Thursday, August 16, 2012

Thursday in Pentecost, Proper 14: The first martyr

Opening Sentence
Send out your light and your truth, that they may lead me, and bring me to your holy hill and to your dwelling. Psalm 43:3

Collect of the Day
Grant to us, Lord, we pray, the spirit to think and do always those things that are right, that we, who cannot exist without you, may by you be enabled to live according to your will; through Jesus Christ our Lord, who lives and reigns with you and the Holy Spirit, one God, for ever and ever. Amen.

Psalter: Psalm 105:1-22

Lessons: Judges 14:1-19Acts 6:15-7:16John 4:27-42

Naturalists might try to explain away the giftedness of Stephen. They might say he was just a better debater than his detractors. But Stephen was a man so filled with the Holy Spirit that signs and wonders accompanied his words. He spoke the truth because the Holy Spirit spoke through him, and people heard and believed. But this upset a lot of people. For Stephen’s opponents, their livelihood depended on the perpetuation of a lie. They were intimidated by Stephen and felt threatened by his words and the signs which accompanied them. He spoke the truth so convincingly, yet with such genuine humility, that his opponents just couldn’t stand it.

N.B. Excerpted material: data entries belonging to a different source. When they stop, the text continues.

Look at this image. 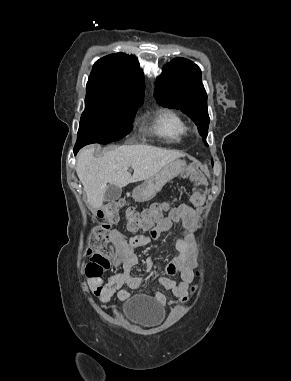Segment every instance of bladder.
<instances>
[{
  "instance_id": "1",
  "label": "bladder",
  "mask_w": 291,
  "mask_h": 381,
  "mask_svg": "<svg viewBox=\"0 0 291 381\" xmlns=\"http://www.w3.org/2000/svg\"><path fill=\"white\" fill-rule=\"evenodd\" d=\"M122 313L131 324L140 327H152L162 320L164 309L148 297L135 296L124 301Z\"/></svg>"
}]
</instances>
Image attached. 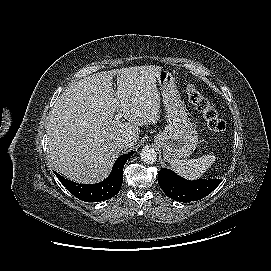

You know what happens next. Unable to withstand Stephen’s proclamation of the truth, his opponents trump up a bunch of lies about him and drag him before the council. But this only gives Stephen yet another opportunity to preach the Word. He rehearses the whole history of Israel, reminding the people of their heritage and of their hope for a promised Deliverer. But he also reminds them of the dark side of their history; of their stubbornness, their rejection of the prophets, and finally their rejection of the Righteous One himself. In a ringing indictment, Stephen declares, “You stiff-necked people, uncircumcised in heart and ears, you always resist the Holy Spirit.” He indicts his accusers with their own words: the words of Abraham, of Moses, of David, and of all the prophets of old; the words they held to be the very Word of God. Had not God himself said of the Israelites that they were a stiff-necked people, stubborn, unwilling to accept the messengers he sent?

This, of course, is not the way to win friends and influence people. But Stephen isn’t finished yet. He sees a vision of heaven opened and of Jesus standing at the right hand of God. This is more than Stephen’s enemies can stand. But their rage is not really directed at Stephen. They’re not angry with him. They’re angry with God. Stephen knows this. That’s why he is able to face death unafraid, knowing, having already beheld that wondrous vision of Christ in glory, that he will be vindicated and share in the glory. But it’s also the reason he has pity on those who murder him, praying with his dying breath that God will not hold their sin against them.

In his death, just as in his life, Stephen models the perfect Christ-likeness that Peter speaks of: “When he was reviled, he did not revile in return; when he suffered, he did not threaten, but continued entrusting himself to him who judges justly” (1 Peter 2:23).